A Nun's Life welcomes guest blogger Sister Belinda Monahan, OSB. She is a member of the Benedictine Sisters of Chicago.

Twelve years ago, I sat in my brand new spiritual director’s office and laughed as she asked if I’d ever thought about becoming a nun. I blithely assured her that no I had not and that I didn't think I was interested. A year later, I was in her office again, sobbing and saying, “I don’t want to, but now I can’t stop thinking about it.” Less than two years later, I entered the Benedictine Sisters of Chicago as a postulant. When I started spiritual direction I had no idea where I was headed, and to be honest, at times I was not even certain I was going anywhere at all. What I did try to do was to remain faithful to where God was calling me in that moment. In doing that, I found myself in a place that I had never expected. I suspect that much the same is true about the future of religious life.

I do believe that vowed religious life has a future. We will almost certainly develop new ways to share our charisms and our missions with lay associates and ministry partners, but for me and many of the young Sisters with whom I speak, the vows lie at the core of who we are as religious women. It is the daily living out of the vows, in the company of our communities, that strengthens our commitments and charisms as Benedictines or Dominicans or one of any number of other congregations and leads us to a deeper relationship with God. I agree with Sister Carol Zinn's observation that "what religious life will look like next is God's work." 
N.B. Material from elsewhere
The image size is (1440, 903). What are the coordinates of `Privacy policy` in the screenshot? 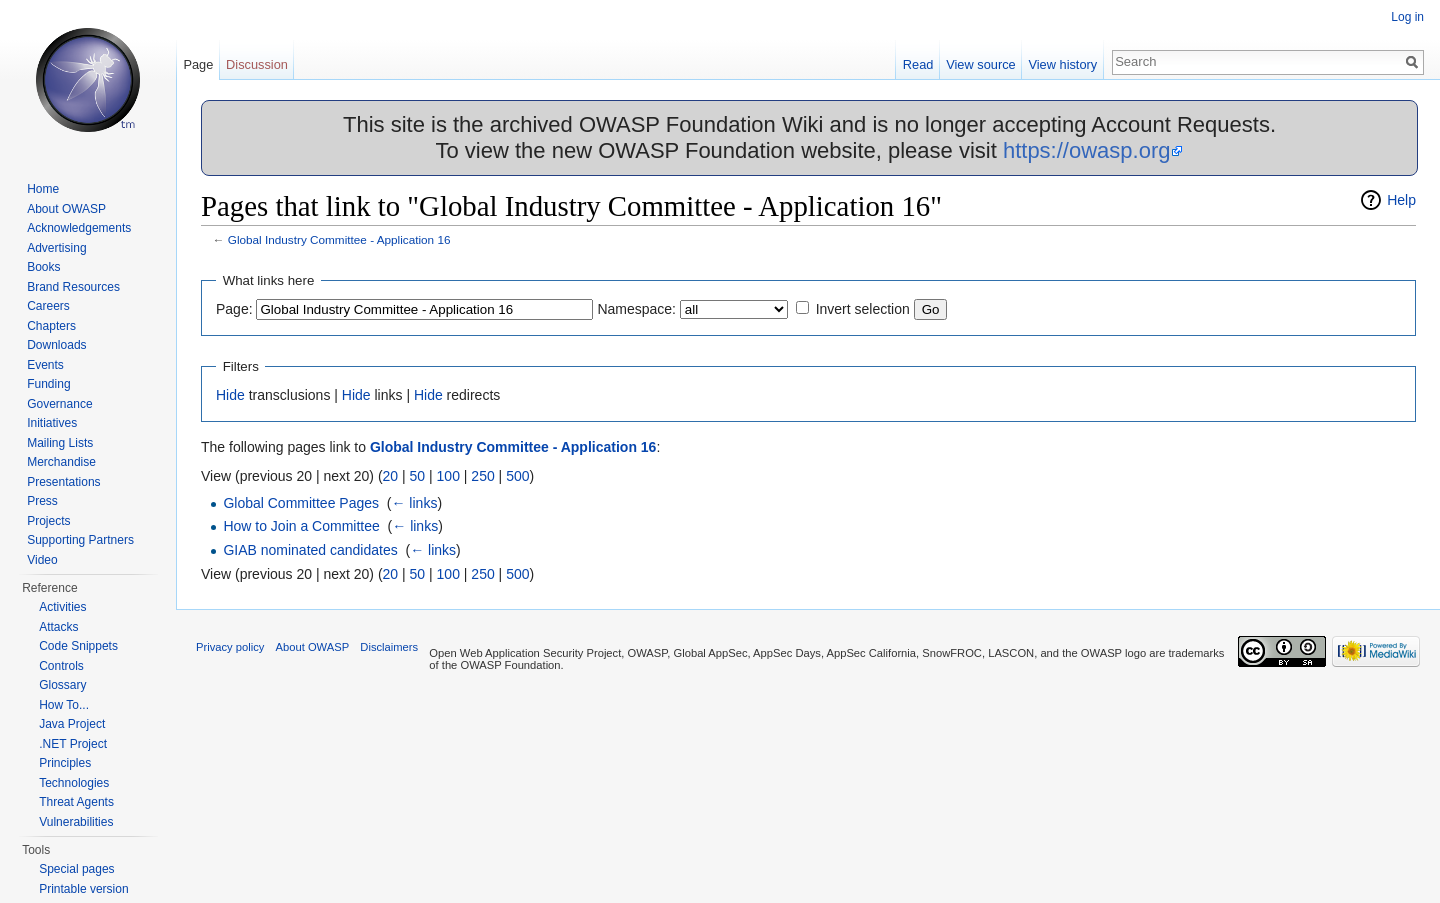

Through faithfulness to these vows--whether they be the familiar poverty, chastity, and obedience or as in my case, stability, obedience, and fidelity to the monastic way of life--we as women religious learn to discern where God is calling us in this moment. It will be through continued faithfulness to these vows that God will lead us into the future. This does not mean that we should passively wait for the future to appear at our feet. Far from it!  We need to listen for and respond to the voice of God--in our communities and congregations and in those who are rendered voiceless among and around us. We may not know where we are going, but I believe that it is this kind of active listening and responding that will show us the path forward, even when the path is unclear and we cannot see further than the next step or two. 

I’d like to be able to say that I know where religious life will be in another twelve years, but I don’t. And I try to be at peace with that. As when I began discerning my call to religious life twelve years ago, bewildered and fearful as I often was, I am called simply to continue to move forward even though the way is unclear. It is up to me, up to all of us as women religious, to remain faithful to what God is calling us to in this moment and to trust that God will continue to work through us to shape the future.